“I film non sono forchette o tonno in scatola”. Lo dice il regista sondriese Vittorio Moroni, 42 anni, drammaturgo di successo – con Emanuele Crialese per lo script di Terraferma – che, nelle ore in cui il Festival di Roma pone in apertura e chiusura dell’edizione 2014 i blockbuster di un qualsiasi Natale (Soap Opera con Fabio De Luigi e Andiamo a quel paese di Ficarra e Picone), fa spuntare in una dozzina di sale italiane (qui luoghi e orari) il suo quarto film: Se chiudo gli occhi non sono più qui, lungometraggio di fiction con Giorgio Colangeli, Beppe Fiorello, e il giovanissimo protagonista Mark Manaloto nei panni di Kiko, tormentato adolescente di origine filippina che non trova il suo posto nel mondo attorno a sé.
“Ci ho messo cinque anni per realizzarlo”, spiega Moroni al fattoquotidiano.it, “ho indagato dettaglio per dettaglio prima di girare, quasi stessi facendo un documentario. Volevo fare un film sull’adolescenza oggi, così mi sono fatto ospitare da una scuola di Roma. Mi sono seduto per un mese su un banco in tre classi diverse e ho intervistato ragazzi e insegnanti. Poi ancora ho voluto scegliere un ragazzo di origine asiatica, ma non sapevo di che tipo. Scelta quella filippina ho esplorato la loro vita di comunità. Infine avevo bisogno di un ragazzo orfano di padre e anche qui c’è voluto del tempo. Con il cosceneggiatore Marco Picarreda abbiamo buttato via e riscritto la stesura per mesi e mesi. E nel frattempo abbiamo costruito il castello di fondi per supportare il film”.
Tono di voce deciso, ma mai roboante, Moroni è tra i pochi in Italia ad essere sceneggiatore, regista e produttore dei propri film, oltre ad aver costruito una strada distributiva capillare e anti sistema, peraltro non priva di successo (“dai distributori anche questa volta ho sentito le solite litanie sui miei film che non sono “feel good”), con una sorta di contrattazione sala per sala, spalmata gradualmente settimana dopo settimana per un periodo di sei-dodici mesi: “Ogni volta penso ad un percorso più ‘classico’, ma ho un rapporto viscerale con la mia creatura e non posso accettare la superficialità di un produttore qualsiasi che intaccherebbe l’integrità del lavoro che voglio fare”. 950mila euro di budget, decine di sponsor tra esigui fondi pubblici e tanti privati: “C’è perfino la collaborazione tra un’agenzia di viaggio, la City Travel di Roma, e la compagnia aerea Thai che mostrando la foto del proprio biglietto d’entrata regaleranno un volo per le Filippine”, Se chiudo gli occhi non sono più qui è quello che più si avvicina alla tradizionale definizione di cinema d’autore: “Certo, sono tra quelli che pensano ci debba essere in Italia un modo per non rendere i progetti culturali schiavi completamente delle logiche di mercato”, continua Moroni, “tuttavia la crisi economica c’è in questo paese incupito e quindi tutti quei registi autori, che hanno il privilegio di disporre di cifre produttive poi difficilmente coperte dagli incassi, devono avere senso di realtà rispetto al lusso che possono permettersi.
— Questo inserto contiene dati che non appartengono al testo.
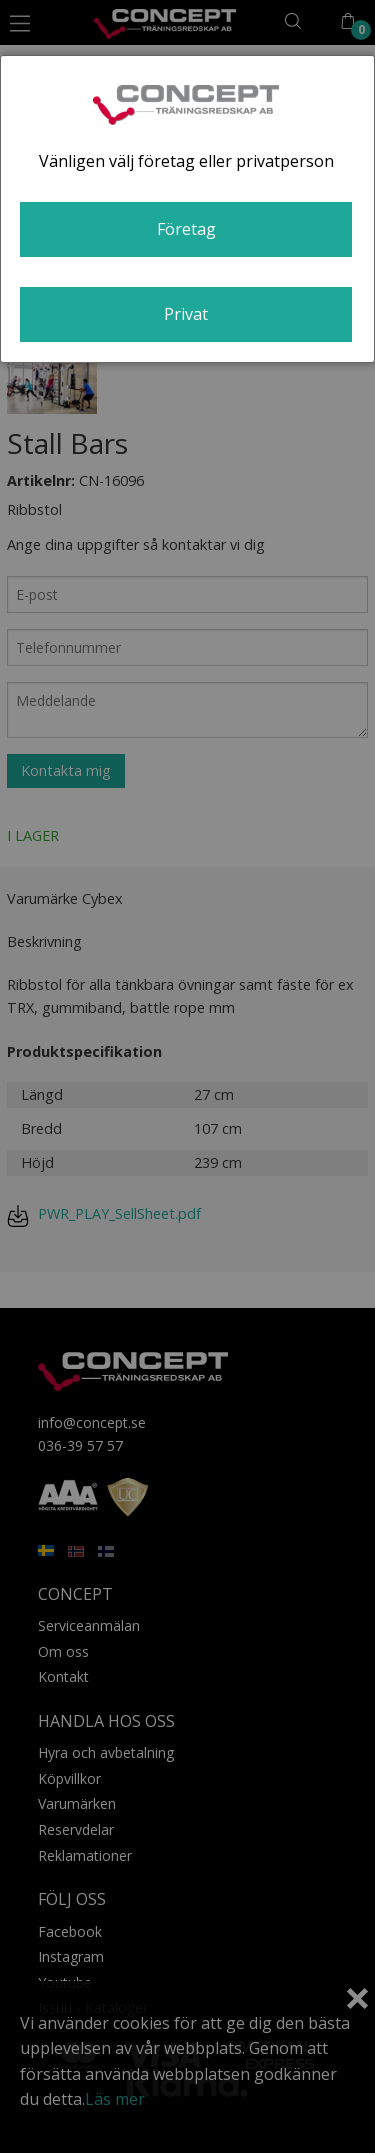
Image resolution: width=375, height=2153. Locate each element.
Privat (186, 314)
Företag (186, 229)
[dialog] (187, 209)
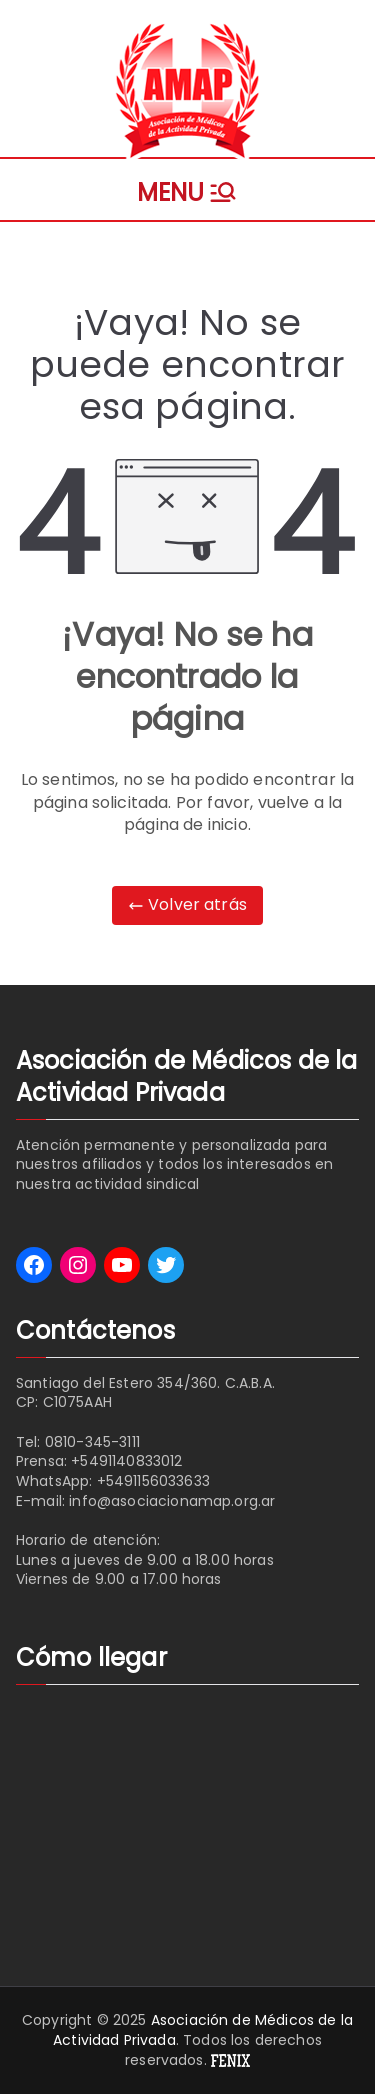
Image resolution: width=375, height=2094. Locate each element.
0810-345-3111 (92, 1442)
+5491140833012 (126, 1461)
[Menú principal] (187, 189)
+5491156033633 (153, 1481)
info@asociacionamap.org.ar (172, 1501)
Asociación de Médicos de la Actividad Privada (203, 2030)
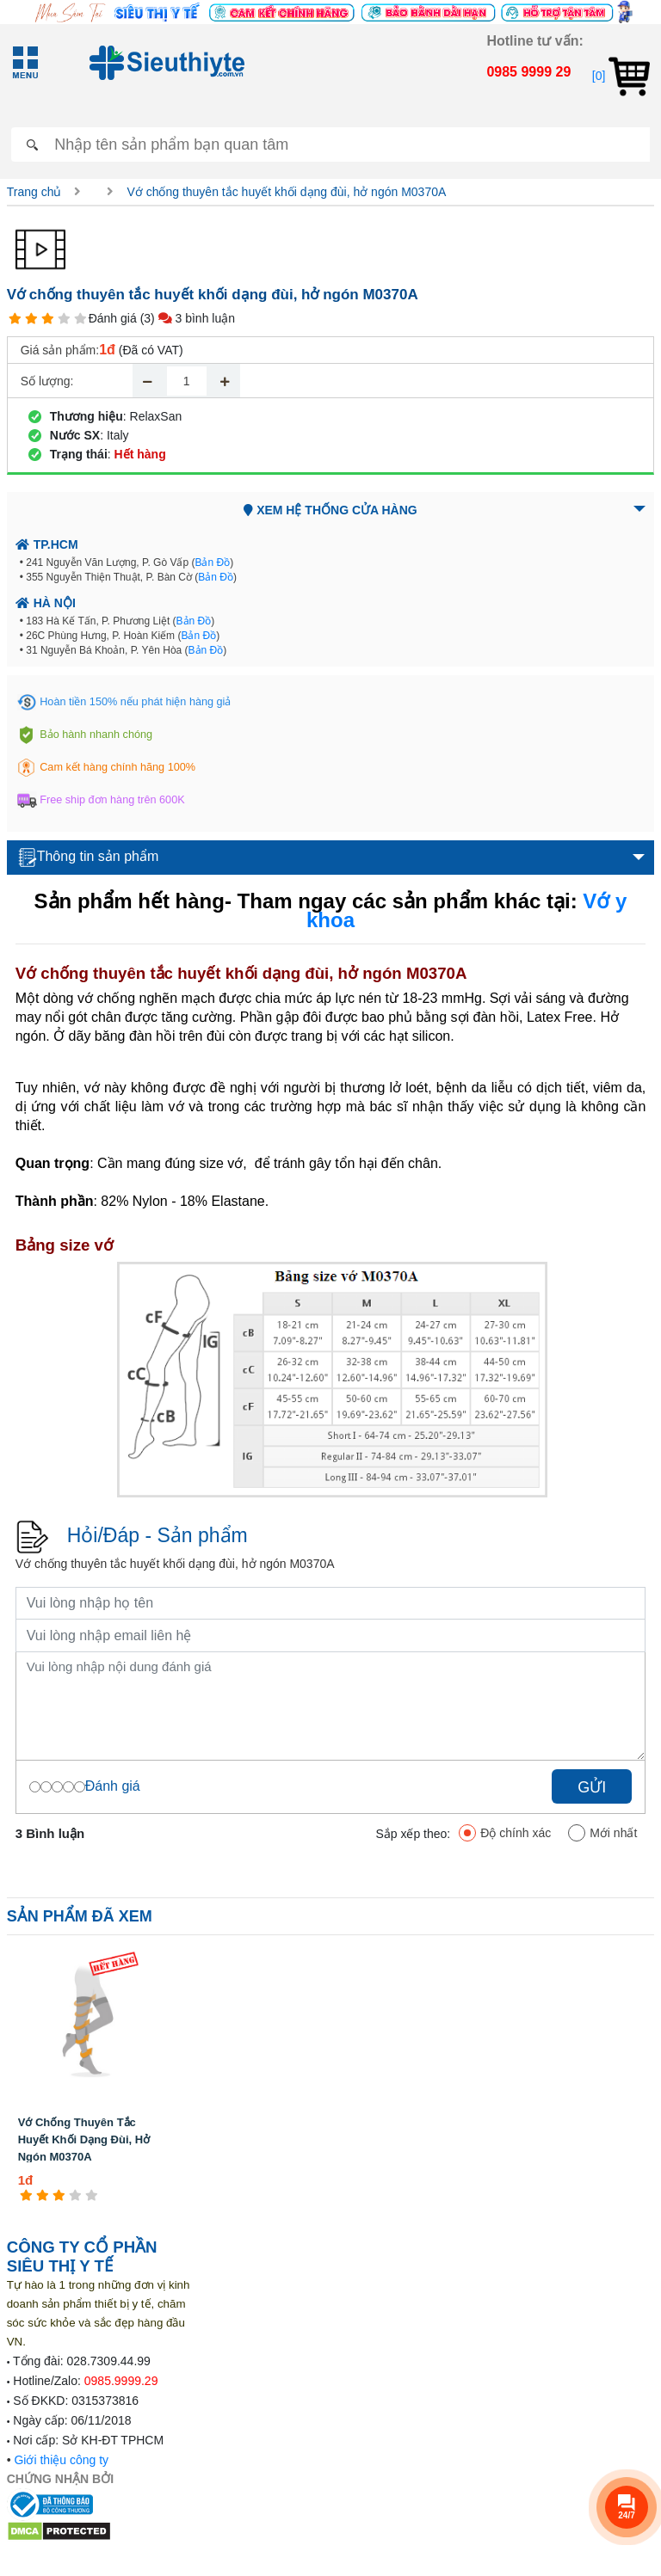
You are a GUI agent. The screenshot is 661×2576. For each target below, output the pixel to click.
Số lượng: (47, 381)
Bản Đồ (212, 562)
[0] (621, 76)
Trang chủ (34, 192)
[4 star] (64, 318)
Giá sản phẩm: (60, 350)
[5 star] (80, 318)
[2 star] (31, 318)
Non li rimprovero, però io che non sono un genio preferisco non piacere a tutti, ma piacere moltissimo ad alcuni, meglio ancora: dare risposte con i miei film a domande che molti si pongo nella vita”.
Parcheggiato per anzianità il camper del ’79 con cui ha accompagnato per mezza Italia l’ultimo film Eva e Adamo, Moroni ha costruito assieme a Mare Mosso e Scrittoio un piano distributivo particolareggiato e sui generis che ogni settimana apre a due-tre sale in nuove regioni con lui o gli attori presenti in sala ad ogni proiezione: “La rivoluzione digitale ci ha aiutato nel contenere i prezzi di riproduzione delle copie, ma molte piccole monosale che ci accoglievano a braccia aperte non ce l’hanno fatta a stare al passo e hanno chiuso. Così punto ancora auna volta alla responsabilizzazione dello spettatore: se il film è piaciuto fate partire un tam-tam per portare altri amici al cinema”. E visto che il film parla di adolescenti ci saranno anche decine di proiezioni nelle scuole italiane, dove i ragazzi potranno raccontare la loro “crisi adolescenziale” e chi o cosa li ha aiutati ad uscirne per poi vedere realizzato un corto sulla storia più visivamente significativa: “In fondo quando il pubblico esce dalla sala dopo che ha visto i miei film si sente sempre “feel good”.